Alice Haine, personal finance analyst at Bestinvest, said: “Throw in the cost of living squeeze — with inflation at 9% in April and expectations it will hit 10% later in the year — and it’s only natural to speculate that less people may choose to hop onto the property ladder going forward as budgets get placed under severe pressure and consumer confidence dips.
“Whether that leads to a market crash, or more of a gradual slowdown, is uncertain for now, but affordability will be the issue going forward.”
Sarah Coles, senior personal finance analyst at Hargreaves Lansdown, said: “We’re not expecting a blight to strike the market, because right now, demand is still outstripping supply, which is likely to keep prices from falling.
“However, over the coming months, we’re likely to see buyers take their time, exercise a bit more caution, and house price rises to slow significantly.”

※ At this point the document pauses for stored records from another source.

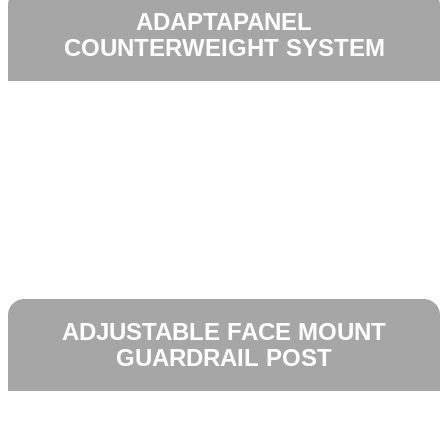
ADAPTAPANEL
COUNTERWEIGHT SYSTEM
ADJUSTABLE FACE MOUNT
GUARDRAIL POST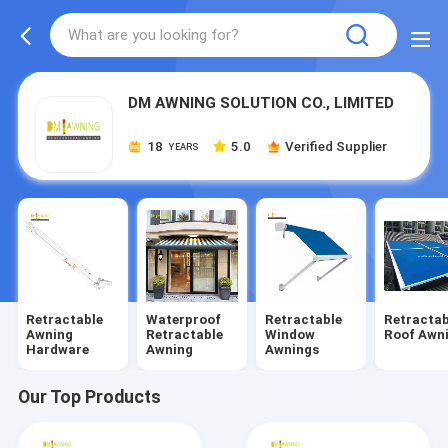
DM AWNING SOLUTION CO., LIMITED
18
5.0
Verified Supplier
YEARS
Retractable
Waterproof
Retractable
Retractab
Awning
Retractable
Window
Roof Awn
Hardware
Awning
Awnings
Our Top Products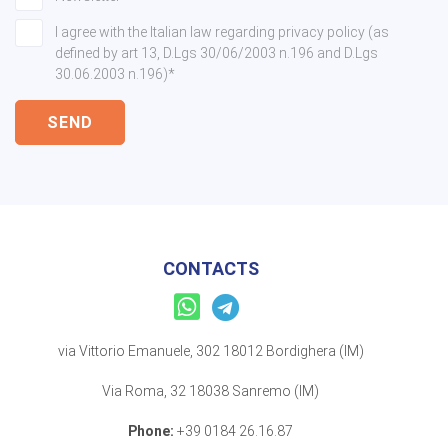
I agree with the Italian law regarding privacy policy (as
defined by art 13, D.Lgs 30/06/2003 n.196 and D.Lgs
30.06.2003 n.196)*
SEND
CONTACTS
via Vittorio Emanuele, 302 18012 Bordighera (IM)
Via Roma, 32 18038 Sanremo (IM)
Phone:
+39 0184 26.16.87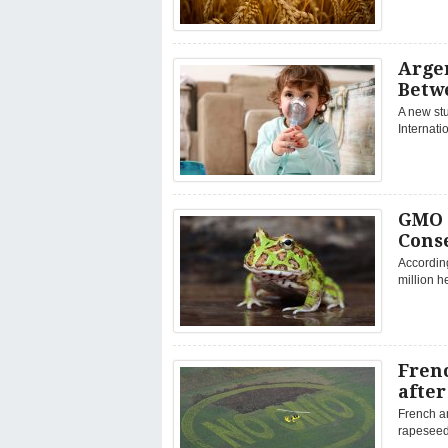
Argen
Betw
A new stu
Internati
GMO 
Cons
Accordin
million h
Fren
afte
French a
rapeseed 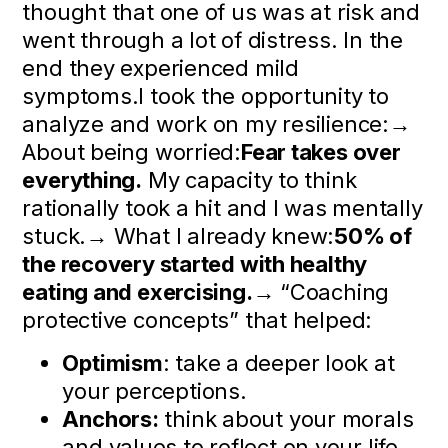
thought that one of us was at risk and
went through a lot of distress. In the
end they experienced mild
symptoms.I took the opportunity to
analyze and work on my resilience:→
About being worried:
Fear takes over
everything.
My capacity to think
rationally took a hit and I was mentally
stuck.→ What I already knew:
50% of
the recovery started with healthy
eating and exercising.
→ “Coaching
protective concepts” that helped:
Optimism
: take a deeper look at
your perceptions.
Anchors:
think about your morals
and values to reflect on your life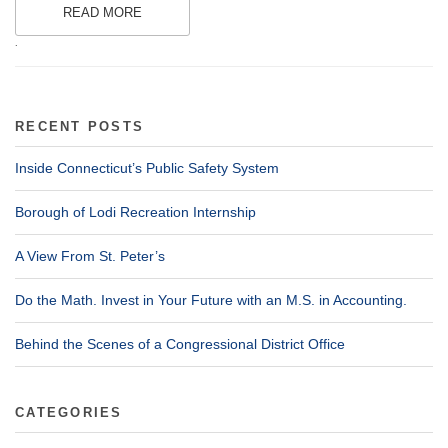
READ MORE
.
RECENT POSTS
Inside Connecticut’s Public Safety System
Borough of Lodi Recreation Internship
A View From St. Peter’s
Do the Math. Invest in Your Future with an M.S. in Accounting.
Behind the Scenes of a Congressional District Office
CATEGORIES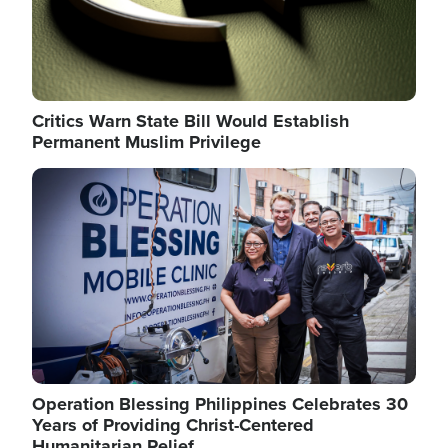
Critics Warn State Bill Would Establish
Permanent Muslim Privilege
Image
Operation Blessing Philippines Celebrates 30
Years of Providing Christ-Centered
Humanitarian Relief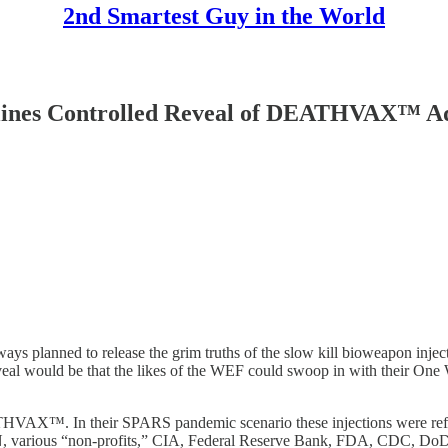
2nd Smartest Guy in the World
ines Controlled Reveal of DEATHVAX™ Ad
 planned to release the grim truths of the slow kill bioweapon injecti
eveal would be that the likes of the WEF could swoop in with their One
THVAX™. In their SPARS pandemic scenario these injections were referr
 various “non-profits,” CIA, Federal Reserve Bank, FDA, CDC, DoD, 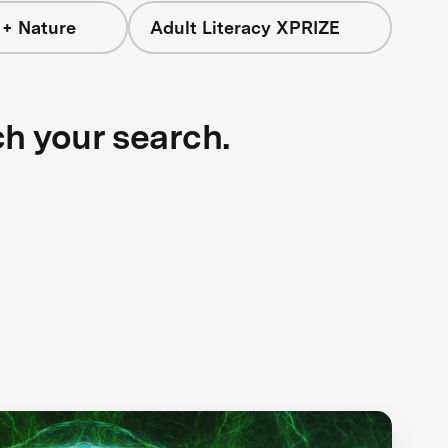
 + Nature
Adult Literacy XPRIZE
ch your search.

Double digit price rises during the pandemic had exaggerated a decades-long trend of property values outstripping inflation and wage growth, Nationwide added.
In 1952, the year the Queen came to the throne, the average house price was £1,891 — around £62,000 in today’s money — and cost four times average earnings.
This means current average house prices are 4.3 times higher than 1952 levels in real terms.
Many people are looking to improve their homes in order to make them more energy efficient in a move to cut down energy bills.
Gardner said: “Our recent housing market survey revealed that, as well as more people looking to move, over half (54%) of those surveyed are considering enhancing their home.
“The most popular option for those looking to make improvements was to add or maximise space, with more than a third (37%) citing this as a motivating factor.
“Interestingly, 29% of those surveyed wanted to improve energy efficiency or reduce the carbon footprint of their home.
“This consideration has become increasingly relevant in light of surging energy costs.”